_Problem_
Search the records below for the line containing "in Oxford Following VIP". Write out that line and every line after it exactly as written.

[Listed entries — start]

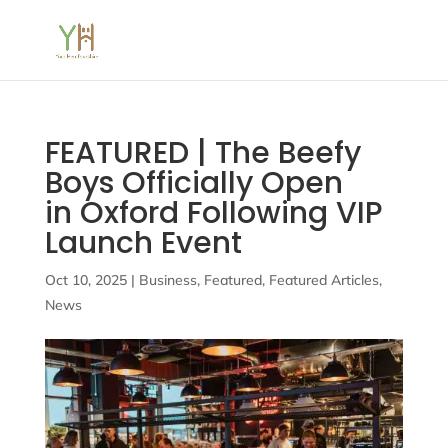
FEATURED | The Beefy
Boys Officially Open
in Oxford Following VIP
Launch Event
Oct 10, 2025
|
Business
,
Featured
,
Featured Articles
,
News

[Listed entries — finish]

_Exercise output_
in Oxford Following VIP
Launch Event
Oct 10, 2025
|
Business
,
Featured
,
Featured Articles
,
News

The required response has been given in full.